Our main stop was at the popular and fairly upmarket-looking meat restaurant, Yilma. Although most Ethiopians are committed carnivores and cannot readily relate to vegetarianism, the Ethiopian Orthodox faith requires periods of abstention from meat consumption, somewhat inaccurately referred to as 'fasting'. Our guide said that rather than trying to explain to a waiter that somebody is a vegetarian, we should simply say "He's fasting", this being guaranteed to bring about the desired outcome. Another surprising fact about Ethiopian cuisine is that meat is widely consumed both cooked and raw, and we were each offered this choice. Although I have eaten professionally made Steak Tartare on several occasions and found it to be utterly delicious, I decided that I was really not up for attempting to consume cube-size chunks of raw cow flesh in flatbread. I stuck with the conventional, safe option. Bruce decided to be adventurous and subsequently suffered no ill-effects, despite having just recently recovered from an upset stomach.

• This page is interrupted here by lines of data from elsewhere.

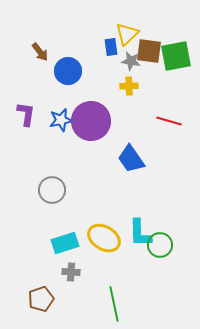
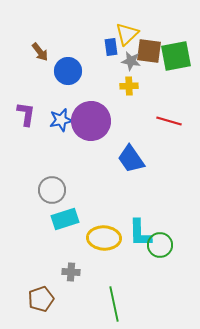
yellow ellipse: rotated 28 degrees counterclockwise
cyan rectangle: moved 24 px up
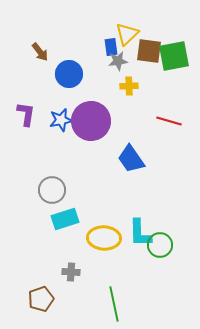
green square: moved 2 px left
gray star: moved 13 px left; rotated 18 degrees counterclockwise
blue circle: moved 1 px right, 3 px down
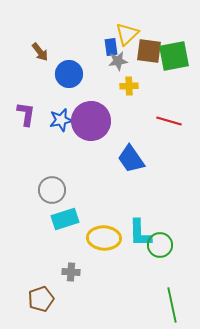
green line: moved 58 px right, 1 px down
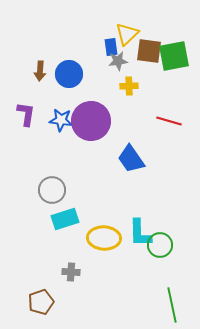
brown arrow: moved 19 px down; rotated 42 degrees clockwise
blue star: rotated 20 degrees clockwise
brown pentagon: moved 3 px down
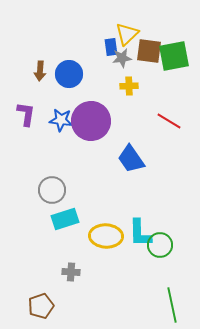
gray star: moved 4 px right, 3 px up
red line: rotated 15 degrees clockwise
yellow ellipse: moved 2 px right, 2 px up
brown pentagon: moved 4 px down
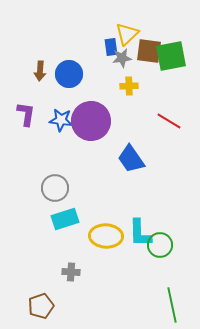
green square: moved 3 px left
gray circle: moved 3 px right, 2 px up
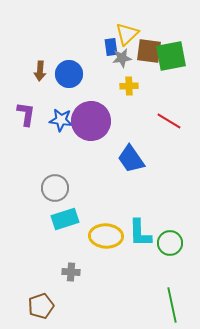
green circle: moved 10 px right, 2 px up
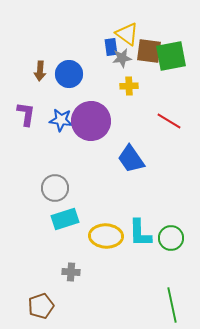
yellow triangle: rotated 40 degrees counterclockwise
green circle: moved 1 px right, 5 px up
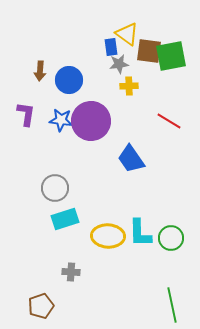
gray star: moved 3 px left, 6 px down
blue circle: moved 6 px down
yellow ellipse: moved 2 px right
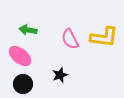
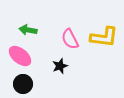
black star: moved 9 px up
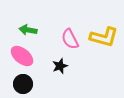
yellow L-shape: rotated 8 degrees clockwise
pink ellipse: moved 2 px right
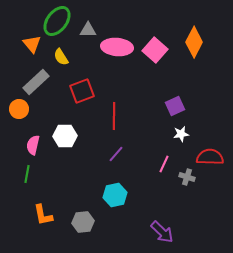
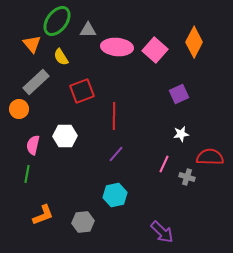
purple square: moved 4 px right, 12 px up
orange L-shape: rotated 100 degrees counterclockwise
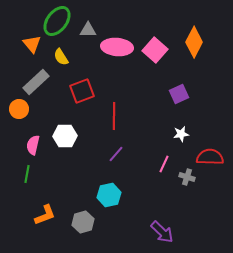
cyan hexagon: moved 6 px left
orange L-shape: moved 2 px right
gray hexagon: rotated 10 degrees counterclockwise
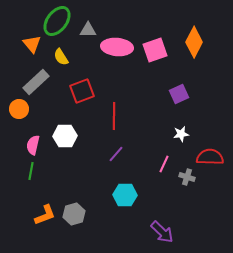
pink square: rotated 30 degrees clockwise
green line: moved 4 px right, 3 px up
cyan hexagon: moved 16 px right; rotated 15 degrees clockwise
gray hexagon: moved 9 px left, 8 px up
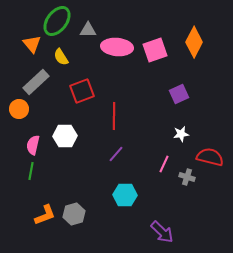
red semicircle: rotated 12 degrees clockwise
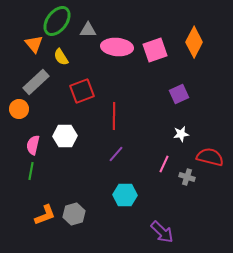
orange triangle: moved 2 px right
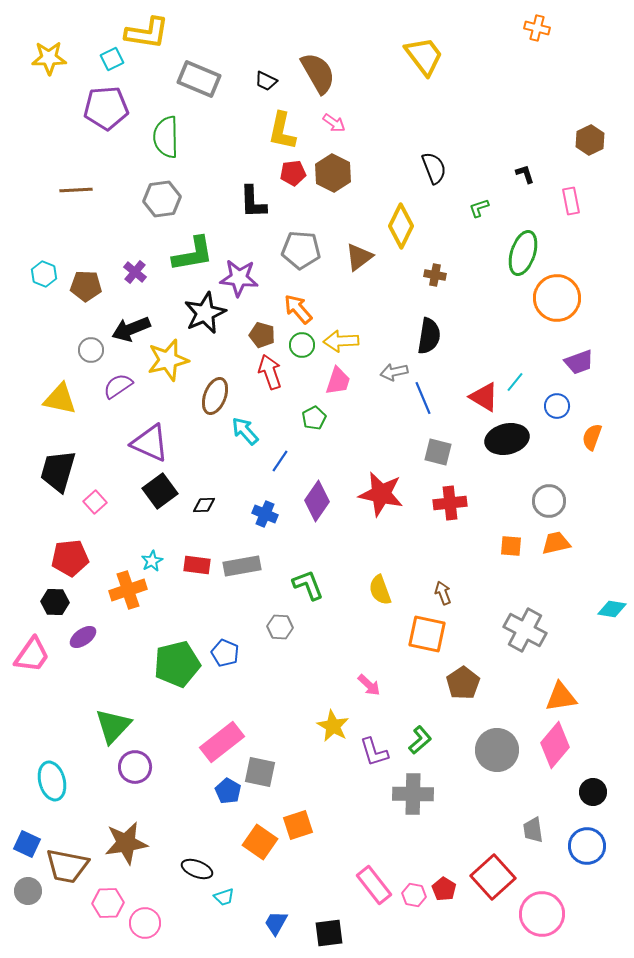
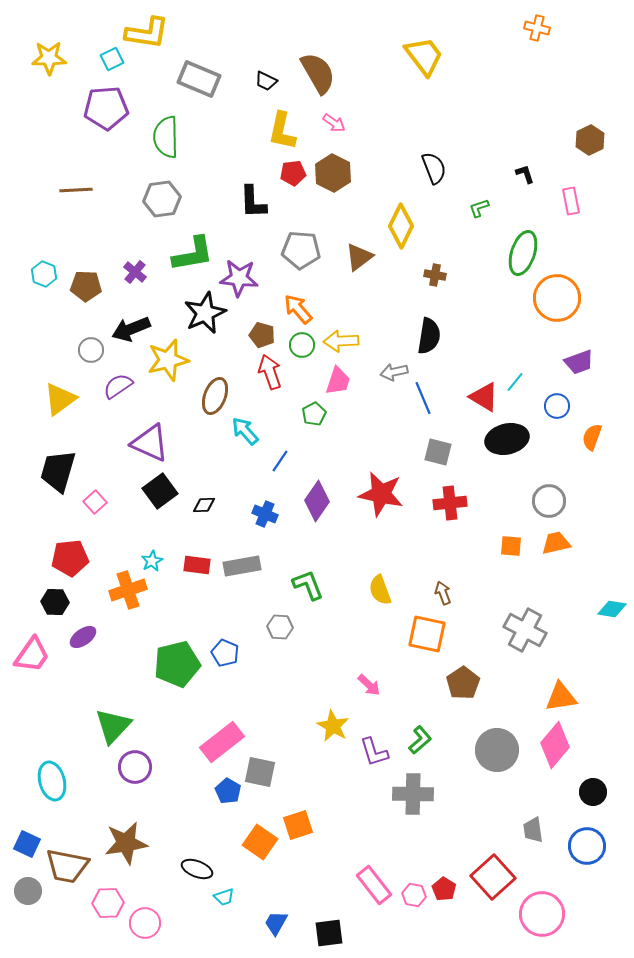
yellow triangle at (60, 399): rotated 48 degrees counterclockwise
green pentagon at (314, 418): moved 4 px up
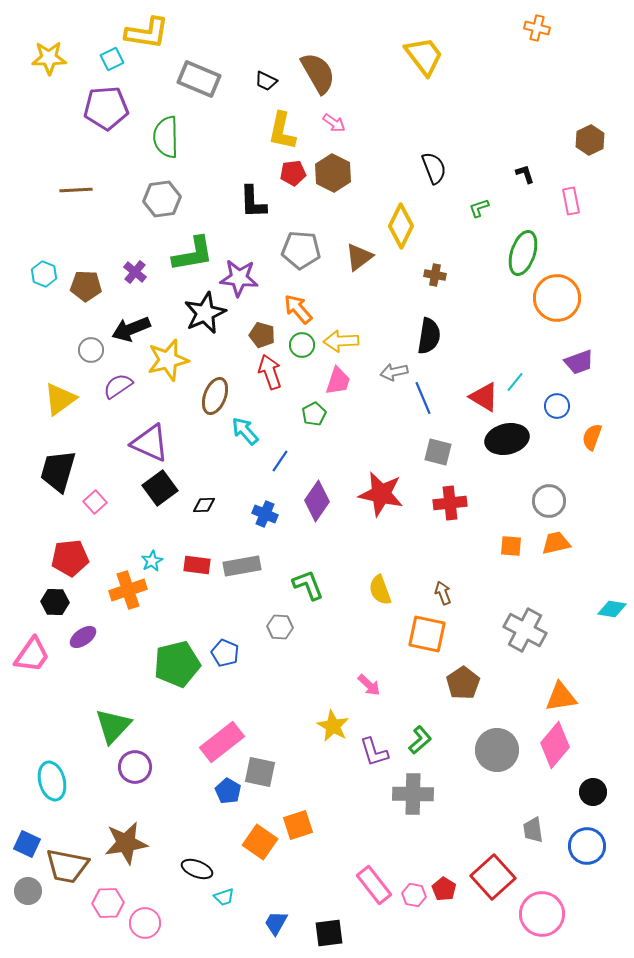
black square at (160, 491): moved 3 px up
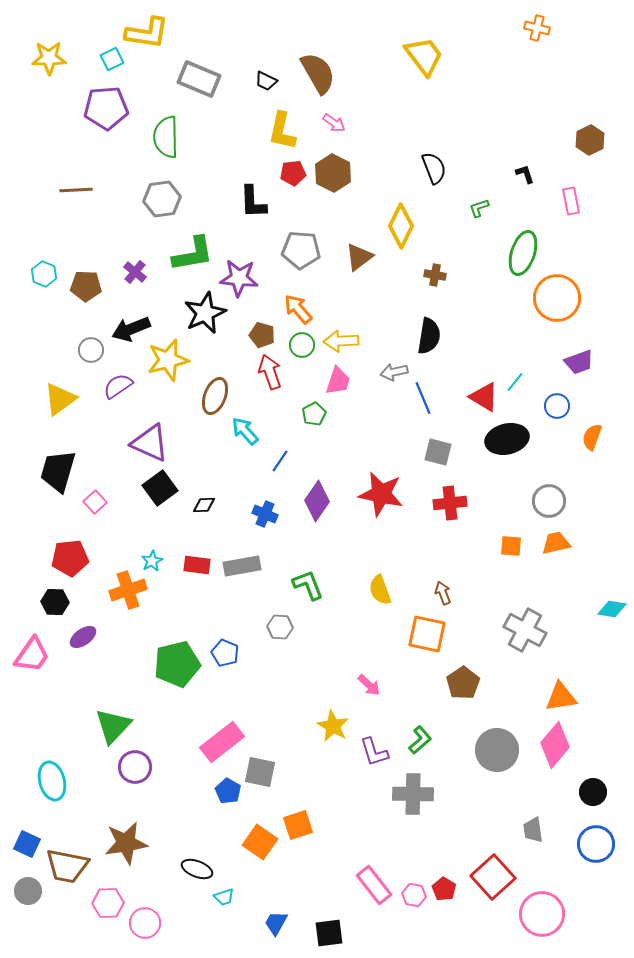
blue circle at (587, 846): moved 9 px right, 2 px up
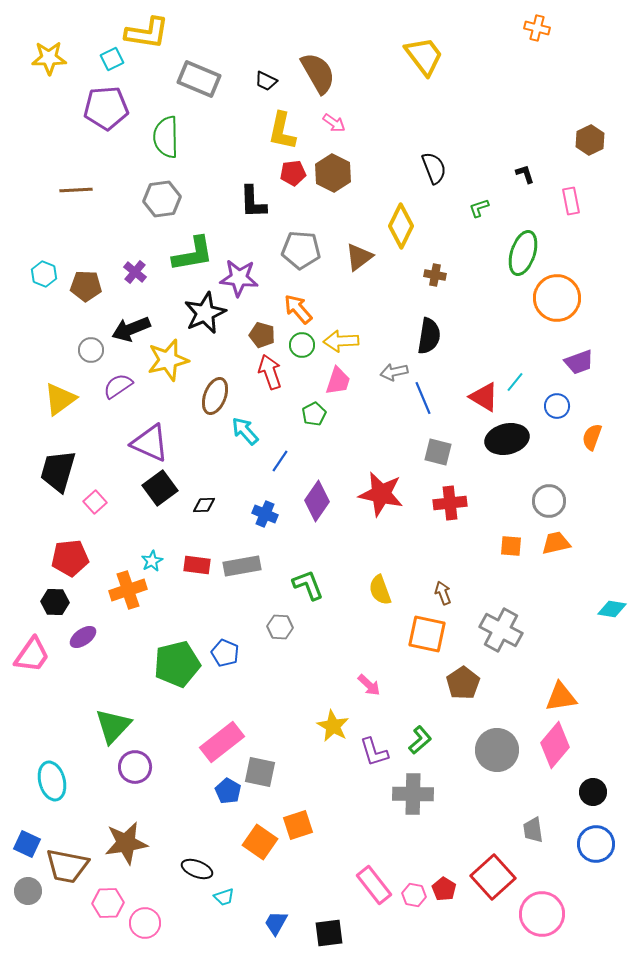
gray cross at (525, 630): moved 24 px left
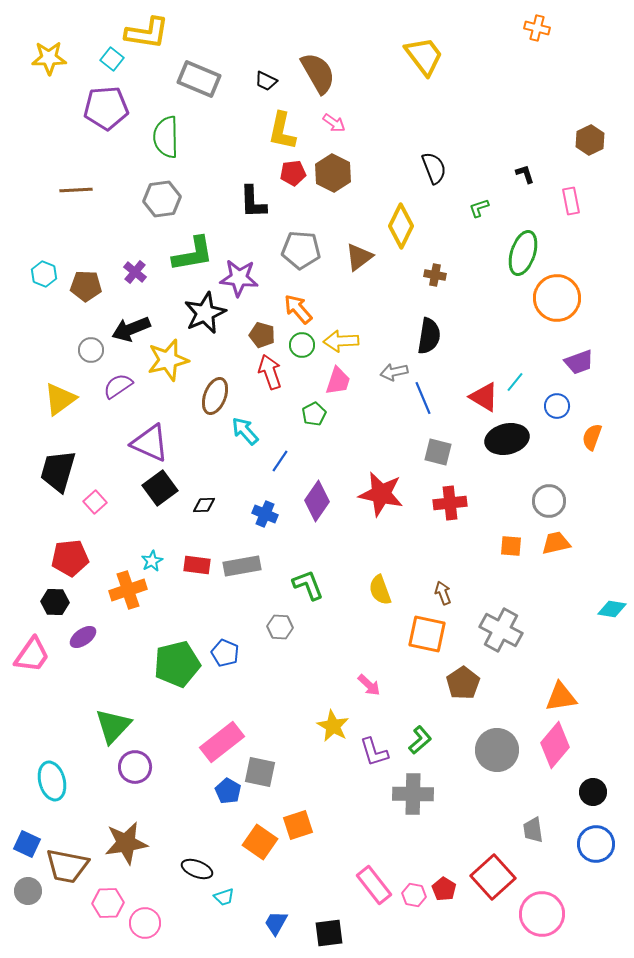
cyan square at (112, 59): rotated 25 degrees counterclockwise
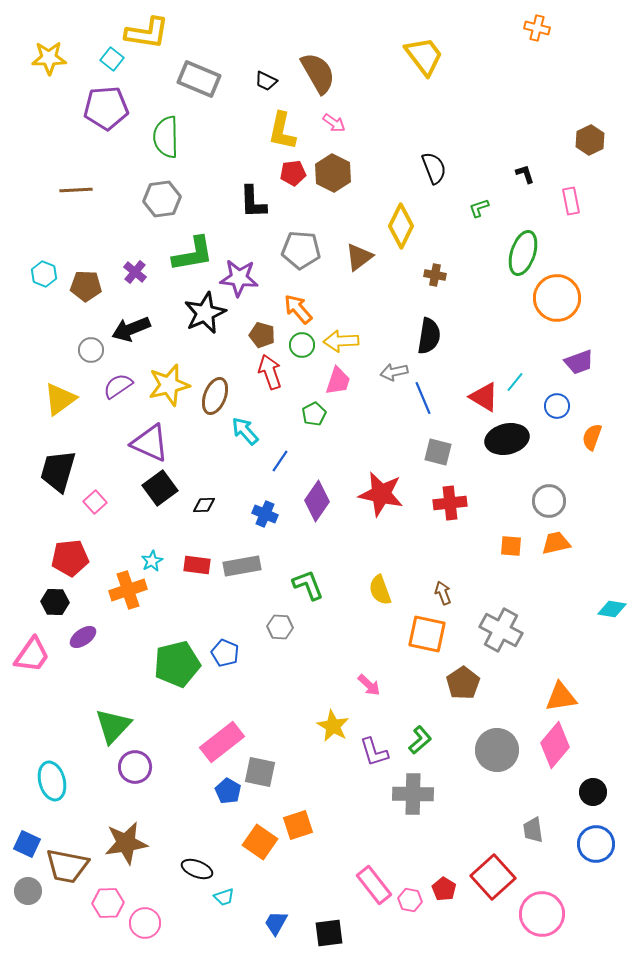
yellow star at (168, 360): moved 1 px right, 25 px down
pink hexagon at (414, 895): moved 4 px left, 5 px down
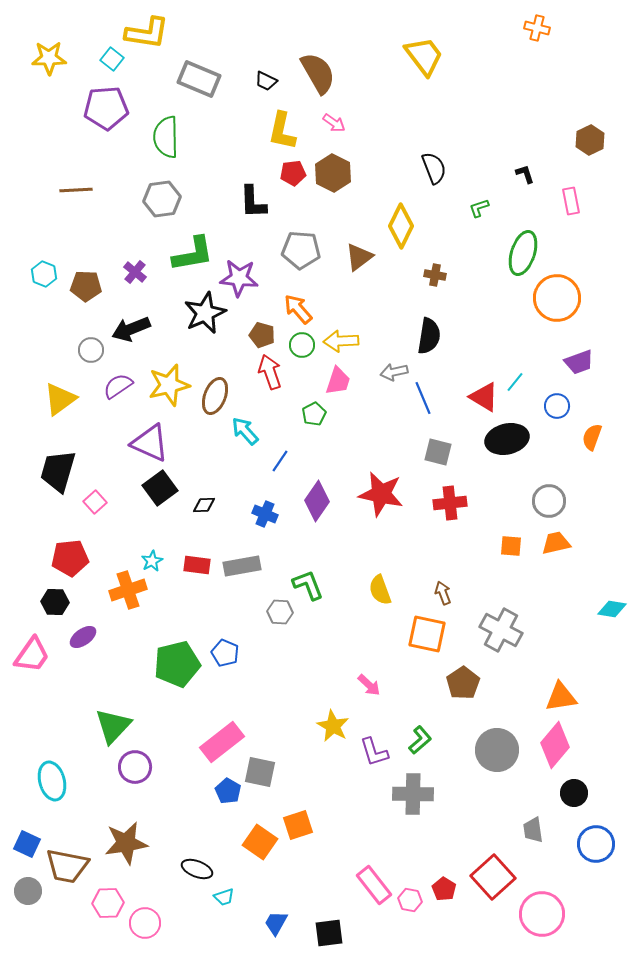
gray hexagon at (280, 627): moved 15 px up
black circle at (593, 792): moved 19 px left, 1 px down
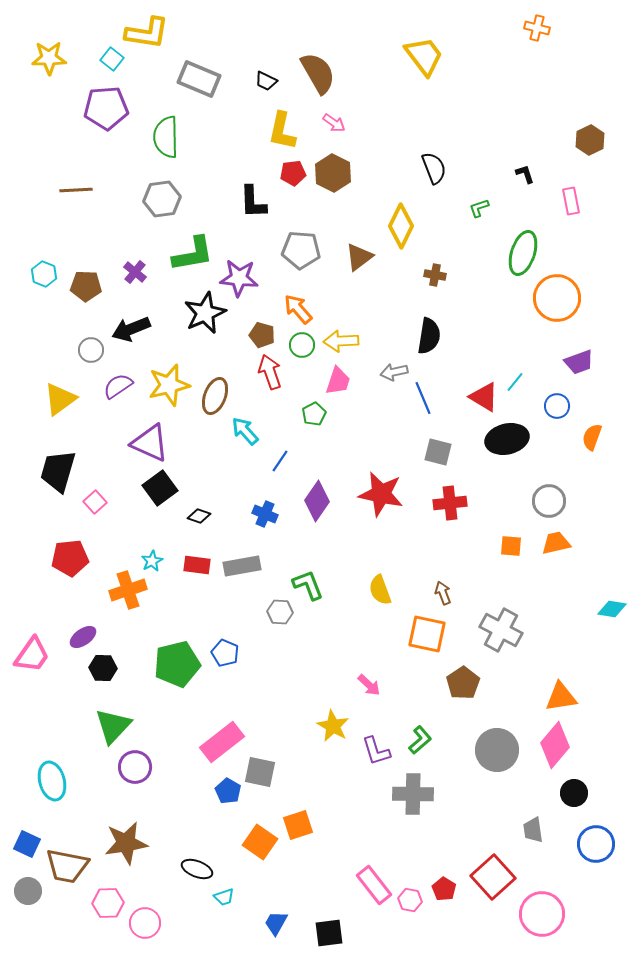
black diamond at (204, 505): moved 5 px left, 11 px down; rotated 20 degrees clockwise
black hexagon at (55, 602): moved 48 px right, 66 px down
purple L-shape at (374, 752): moved 2 px right, 1 px up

Subsequent stops included visits to a fish restaurant (where the diner could be in no possible doubt about what he was eating), a burger & coffee bar (for another traditional coffee ceremony) and a juice bar (where almost everything, edible or otherwise, seemed to be bright green!)

All in all, this tour was another successful and enjoyable example of its type, even if it did try to nudge some of us outside our comfort zone on at least one occasion.

Although our wider trip still had a couple of days to run at this point, the remainder consisted of two fairly standard hotel-based evenings and the journey home. This therefore seems an appropriate time to run down the curtain on our 2015 African adventure. Without a doubt, my favourite destination was magical Zanzibar, with picturesque Stone Town, the island's natural beauty and its intriguing mix of African, Middle Eastern and colonial culture. It had been fun to revisit Kenya, however fleetingly, and the churches of Lalibela had delivered on their promise of being simply astonishing. We probably hadn't given Addis Ababa our best shot, but it wasn't the easiest place to get around in, and in any case, deciding to increase the relaxation content of a holiday is a perfectly acceptable thing to do.

I was more than satisfied with my first visit to East Africa in nearly thirty years and, as ever, will enjoy rekindling the wonderful memories for a long time to come.